At age ten he was offered admission to the College of Reims but his parents turned the opportunity down. He would eventually go to Lycée Louis le Grand (Louis-Le-Grand high school) instead. In his first year he showed impressive gifts in reading Latin and he won a first prize in the subject. By the time he was fourteen, he swiftly changed his interest and started exploring mathematics after reading Adrien-Marie Legendre’s Éléments de Geometrie (Elements of Geometry), the book most associated with creating the blueprint for the American geometry curriculum. He was also heavily influenced by Joseph-Louis Langrange’s works which he read thoroughly at the very young age of fifteen.
His genius in math upset a lot of his instructors, likely due to the fact that they were intimidated by how mathematically advanced he was. He was labeled by them as demonstrating an uninspired interest in his mathematical studies; yet it was more than likely he was bored by his coursework.
In 1828, he applied to go to the École Polytechnique but he did poorly on his oral exams so he had to settle with a placement at the inferior school, École Normale. At eighteen years old, he published his first paper on continued fractions. It was also around this time he made small and rather rudimental discoveries in his solutions to solving polynomial equations. He submitted these papers to the Academy of Sciences; yet they were rejected. Augustin-Louis Cauchy, one of the referees to his papers, did not give much reason why he didn’t accept it; though it is speculated that it was for political reasons. Cauchy’s political views were in direct opposition to Galois and his family; and he actually was highly supportive of King Charles X.
By 1830, political turmoil broke out in France. As a result, Galois's school was locked and shut down by the school director. Galois, incensed by this act, decided to write a strongly written letter to the school’s newspaper, which caused him to be expelled.
He left school to join a militia where he split his time between politics and mathematics. In actuality, he spent most of his time in and out of jail for periods of time, along with the other officers in the militia; because they were seen as conspiring to overthrow the government. By April 1831, he and his comrades were acquitted of all charges. Unfortunately, he was thrown back in jail, after he attended a banquet where he was charged with threatening the life of King Charles X, during a toast. By June, he was acquitted again.
He continued with his radical behavior throughout the rest of the summer of 1831. By Bastille Day, (July 14), he was arrested again and sat in jail waiting for his sentence. That October, he was sentenced to six months in prison for heading to the protest heavily armed and in his militia uniform. By then, the militia had already been disbanded so he was trying to make a point with his attire.
It was during his last stint in prison he was able to create Galois theory. He also wrote other papers to the Academy of Sciences, but they were rejected because they did not provide clear and precise solutions to the problems he was trying to solve.

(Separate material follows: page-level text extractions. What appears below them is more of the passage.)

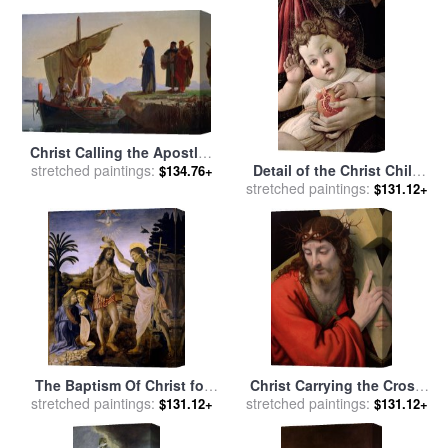
Christ Calling the Apostles
Detail of the Christ Child
James and John for sale
stretched paintings:
by
$134.76+
stretched paintings:
from the Madonna of the
Edward Armitage
$131.12+
Pomegranate for sale
by
Sandro Botticelli
The Baptism Of Christ for
Christ Carrying the Cross
stretched paintings:
sale
by
Leonardo da Vinci
stretched paintings:
for sale
by
Andrea Solario
$131.12+
$131.12+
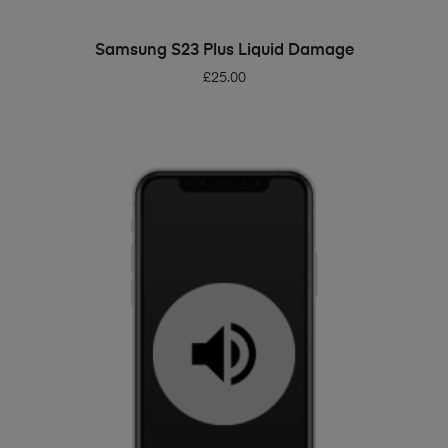
ADD TO BASKET
Samsung S23 Plus Liquid Damage
£
25.00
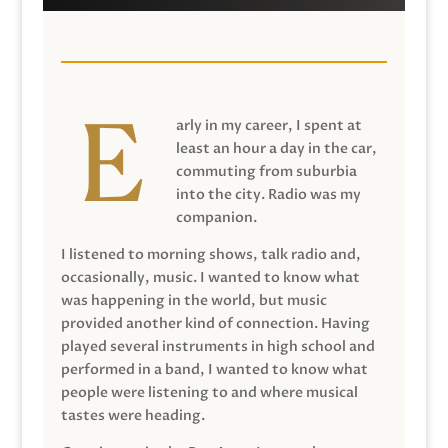
arly in my career, I spent at
least an hour a day in the car,
commuting from suburbia
into the city. Radio was my
companion.
I listened to morning shows, talk radio and,
occasionally, music. I wanted to know what
was happening in the world, but music
provided another kind of connection. Having
played several instruments in high school and
performed in a band, I wanted to know what
people were listening to and where musical
tastes were heading.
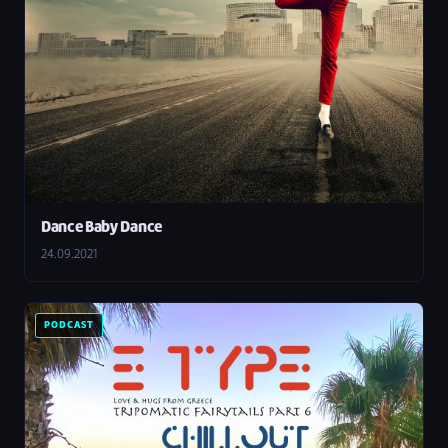
Dance Baby Dance
24.09.2021
PODCAST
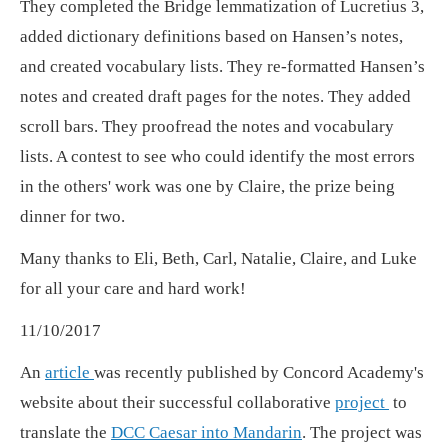
They completed the Bridge lemmatization of Lucretius 3,
added dictionary definitions based on Hansen’s notes,
and created vocabulary lists. They re-formatted Hansen’s
notes and created draft pages for the notes. They added
scroll bars. They proofread the notes and vocabulary
lists. A contest to see who could identify the most errors
in the others' work was one by Claire, the prize being
dinner for two.
Many thanks to Eli, Beth, Carl, Natalie, Claire, and Luke
for all your care and hard work!
11/10/2017
An
article
was recently published by Concord Academy's
website about their successful collaborative
project
to
translate the
DCC Caesar into Mandarin
. The project was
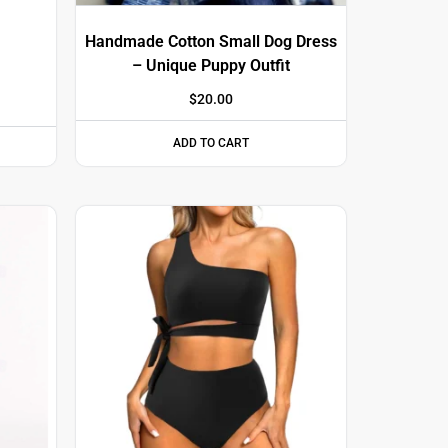
Handmade Cotton Small Dog Dress
– Unique Puppy Outfit
$
20.00
ADD TO CART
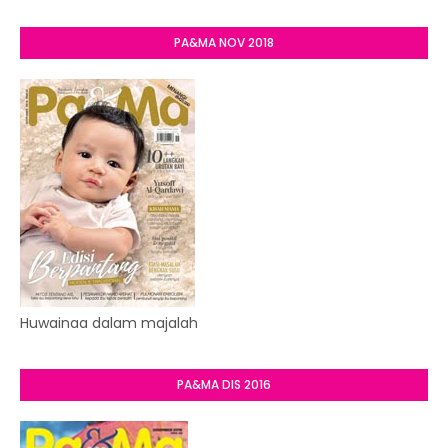
PA&MA NOV 2018
Huwainaa dalam majalah
PA&MA DIS 2016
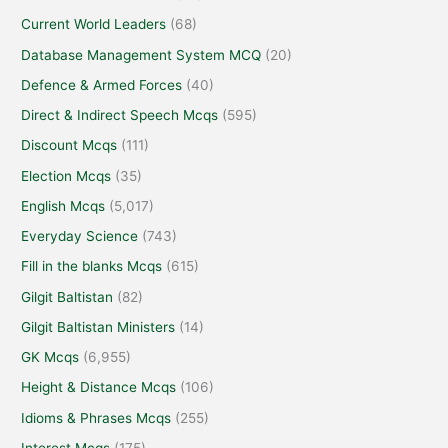
Current World Leaders
(68)
Database Management System MCQ
(20)
Defence & Armed Forces
(40)
Direct & Indirect Speech Mcqs
(595)
Discount Mcqs
(111)
Election Mcqs
(35)
English Mcqs
(5,017)
Everyday Science
(743)
Fill in the blanks Mcqs
(615)
Gilgit Baltistan
(82)
Gilgit Baltistan Ministers
(14)
GK Mcqs
(6,955)
Height & Distance Mcqs
(106)
Idioms & Phrases Mcqs
(255)
Interest Mcqs
(175)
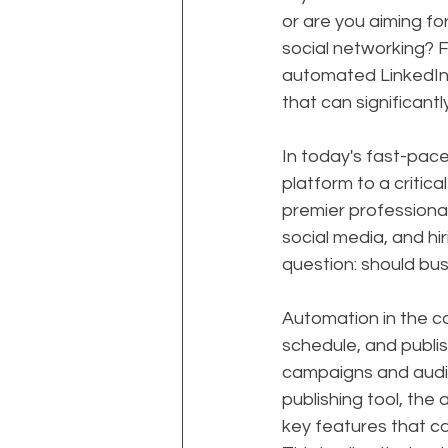
or are you aiming f
social networking?
automated LinkedIn 
that can significant
In today's fast-pac
platform to a critic
premier professional 
social media, and hi
question: should bus
Automation in the co
schedule, and publis
campaigns and audi
publishing tool, the 
key features that c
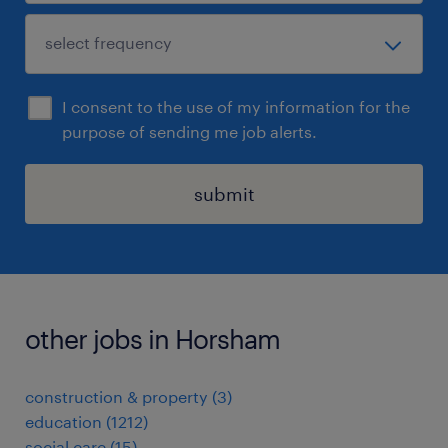
I consent to the use of my information for the
purpose of sending me job alerts.
submit
other jobs in Horsham
construction & property
(
3
)
education
(
1212
)
social care
(
15
)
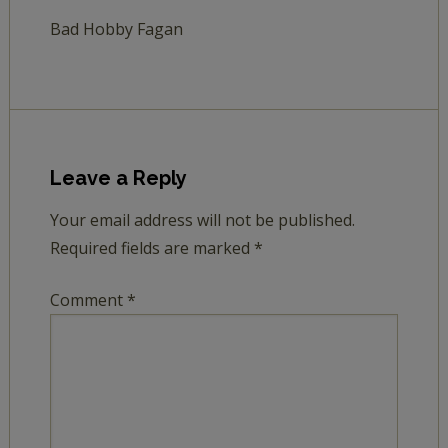
Bad Hobby Fagan
Leave a Reply
Your email address will not be published.
Required fields are marked
*
Comment
*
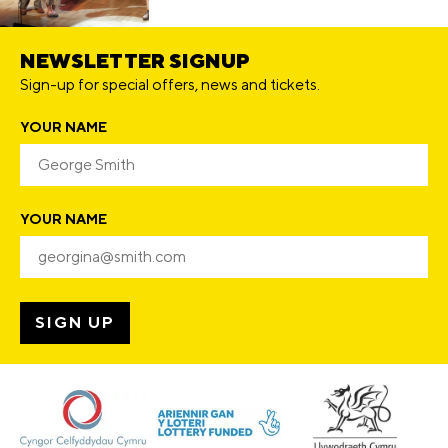
NEWSLETTER SIGNUP
Sign-up for special offers, news and tickets.
YOUR NAME
YOUR NAME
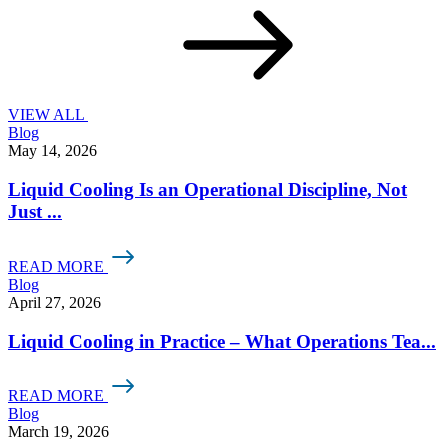
VIEW ALL
Blog
May 14, 2026
Liquid Cooling Is an Operational Discipline, Not
Just ...
READ MORE
Blog
April 27, 2026
Liquid Cooling in Practice – What Operations Tea...
READ MORE
Blog
March 19, 2026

Galois was also very distracted and distraught by the lost of his father, who died a few years earlier by suicide. In fact, during his final six month stint in prison, he tried to commit suicide himself, but was unsuccessful due to the support of his fellow inmates.
The final page of Galois's mathematical testament, via Wikimedia
Galois entered a duel upon his release from prison. There is a lot of speculation around the reason for the duel; yet he eerily knew that he would die as a result of it. In fact, he spent the night before frantically writing to his friends, sending them aspects of his mathematical work. He attached a manuscript that included Galois theory and a summary of some of his other theories. It was published years later, in 1846, in the Journal of Mathématiques Pures et Appliquées. In the manuscript, he was the first to refer to group theory; hence he became one of the founders for that branch of algebra.
Galois died the day after the duel. He was taken to the hospital by a passing farmer who bore witness to his immediate loss. He is buried in Montparnasse Cemetery, though the exact whereabouts are still a mystery.